Im Kurznachrichtendienst Twitter teilte Ruhani mit, er habe Ministerpräsident Matteo Renzi in den Iran eingeladen. Dieser werde der Einladung vermutlich in den nächsten Monaten nachkommen, um die wirtschaftliche Kooperation weiter voranzutreiben. In Deutschland bleibt man angesichts der iranischen Geschäfte in Italien gelassen. Der Vorsitzende der deutsch-iranischen Parlamentariergruppe, Rolf Mützenich (SPD), sieht deutsche Unternehmen für Geschäfte mit dem Iran bereits gut aufgestellt. Daran ändere auch die Tatsache nichts, dass der iranische Präsident Ruhani nun Italien und Frankreich besuche, nicht aber Deutschland.

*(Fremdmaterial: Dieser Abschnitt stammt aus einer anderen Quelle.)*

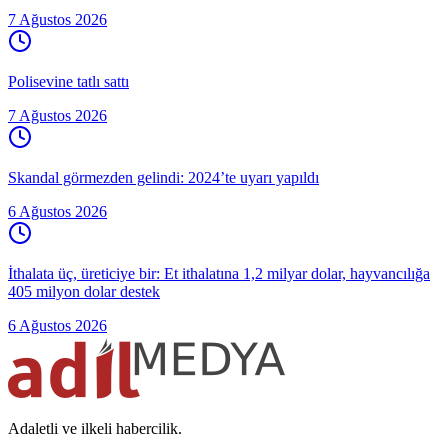
7 Ağustos 2026
Polisevine tatlı sattı
7 Ağustos 2026
Skandal görmezden gelindi: 2024’te uyarı yapıldı
6 Ağustos 2026
İthalata üç, üreticiye bir: Et ithalatına 1,2 milyar dolar, hayvancılığa
405 milyon dolar destek
6 Ağustos 2026
Adaletli ve ilkeli habercilik.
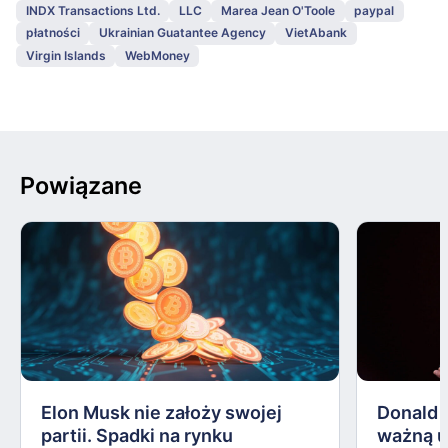
INDX Transactions Ltd.
LLC
Marea Jean O'Toole
paypal
płatności
Ukrainian Guatantee Agency
VietAbank
Virgin Islands
WebMoney
Powiązane
Elon Musk nie założy swojej
Donald 
partii. Spadki na rynku
ważną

Vor dem römischen Pantheon demonstrierten Kritiker und Menschenrechtler gegen Ruhanis Besuch. Mit Blick auf die zahlreichen Hinrichtungen in dem Land und den schweren Raketenangriff auf die Exiliraner im irakischen Camp Liberty im vergangenen Oktober forderten sie, Ruhani wegen „Verbrechen gegen die Menschlichkeit“ den Prozess zu machen.

Ruhani will heute noch das Kolosseum besuchen. Kurioses Detail am Rande: Aus Respekt für die iranische Kultur und den Glauben des Präsidenten haben die Behörden in Roms Kapitolinischen Museen mehrere nackte Statuen verhüllt. Zahlreiche Nachrichtenseiten veröffentlichten im Internet Fotos von schrankähnlichen Konstruktionen, hinter denen die Skulpturen verschwanden. Aus Rücksicht auf den muslimischen Glauben Ruhanis sei beim Abendessen auch kein Wein serviert worden, berichtete die Nachrichtenagentur Ansa.